This dissertation studies the effect of premarital cohabitation on women’s propensity
to divorce and women’s divorce risk. The dissertation focuses on various selection
issues in a woman’s decision to start a relationship and the form of the relationship,
and to dissolve or continue the relationship. The 1995, 2002, and 2006-2010 waves of
the National Survey of Family and Growth (NSFG) are used. The sample sizes are
10,847, 7,643, and 12,279 women aged 15 to 44 living in households in the United
States in 1995, 2002, and 2006-2010, respectively. The dissertation finds that premarital
cohabitation has no effect on women’s propensity to divorce and women’s divorce
risk. Sorting into marriage according to level of religiosity generates the variations
among the same levels of religiosity between cohabiting and non-cohabiting couples.

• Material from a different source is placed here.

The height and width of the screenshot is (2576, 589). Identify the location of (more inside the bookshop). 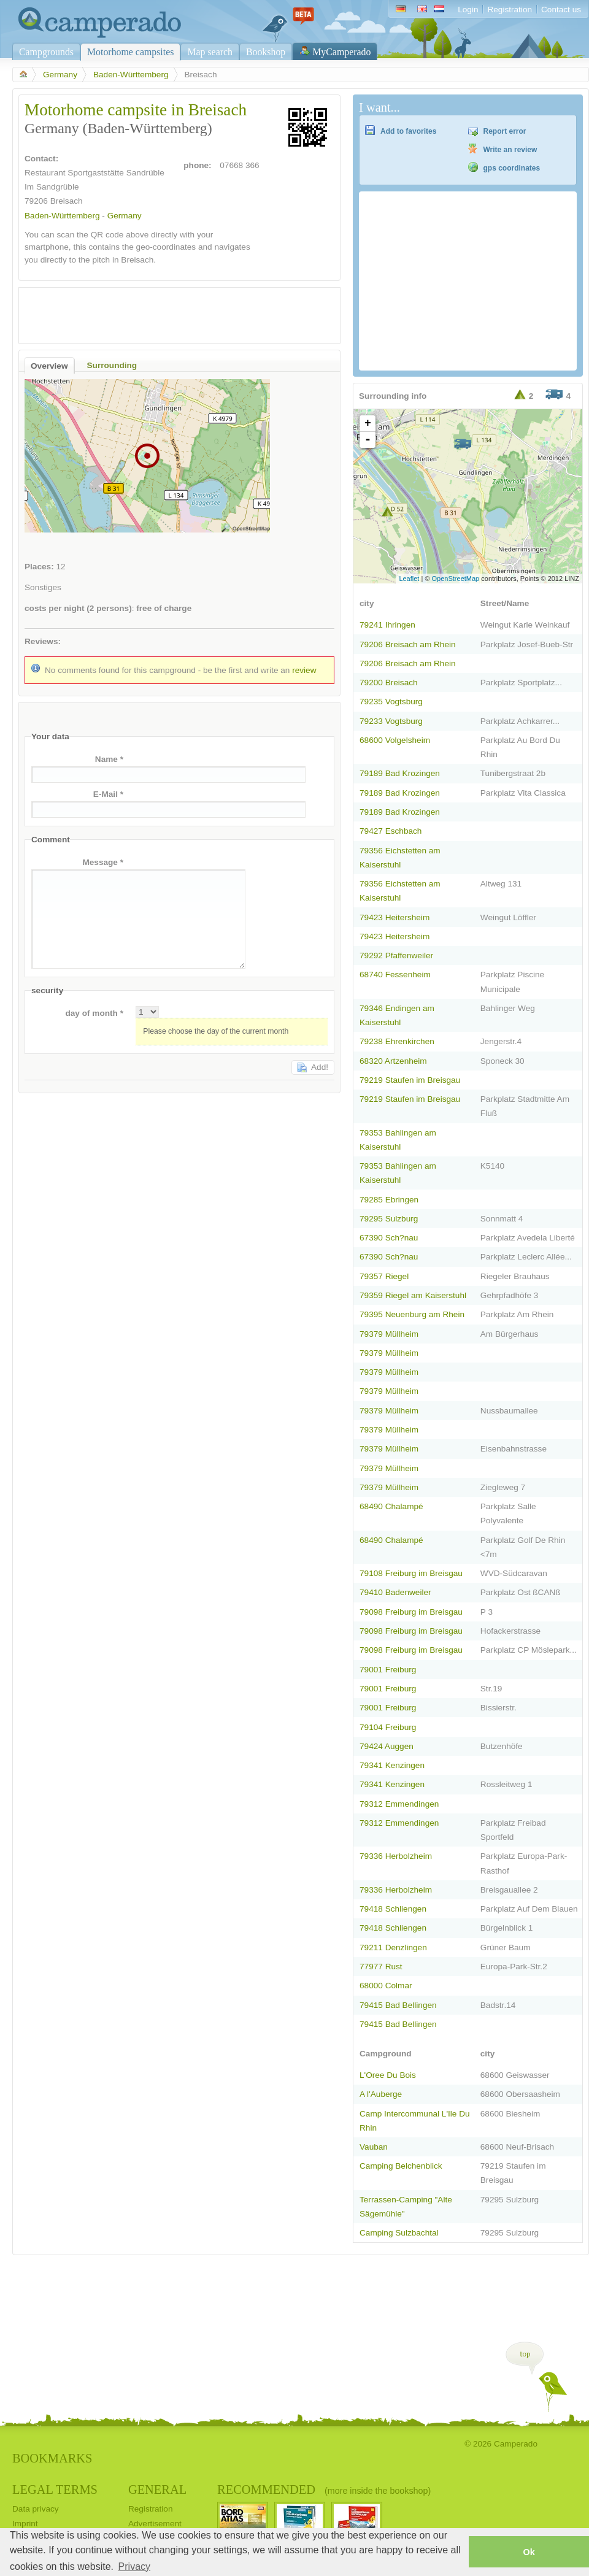
(378, 2491).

The variations can explain the positive correlation between premarital cohabitation
and divorce. In absence of the information on both the wife’s and the husband’s
level of religiosity, this dissertation suggests and estimates a selection model. Three
different empirical approaches all suggest that living together before marriage does
not lead to divorce. Findings of positive correlation between premarital cohabitation
and divorce in the previous literature could be attributed to omitted variable bias or
sample selection bias.
Overall the rising in cohabitation cannot explain the rise and the fallen in divorce
rates. However, the prevalence of cohabitation will induce a thick ’cohabitation’
market, and hence improve the quality of cohabiting matches through lowering search
costs and increasing the turnover rates of cohabitation. As a result, the correlation
between premarital cohabitation and divorce is expected to negative and significant
on the basis of newly released survey data such as the 2011-2015 wave of the NSFG.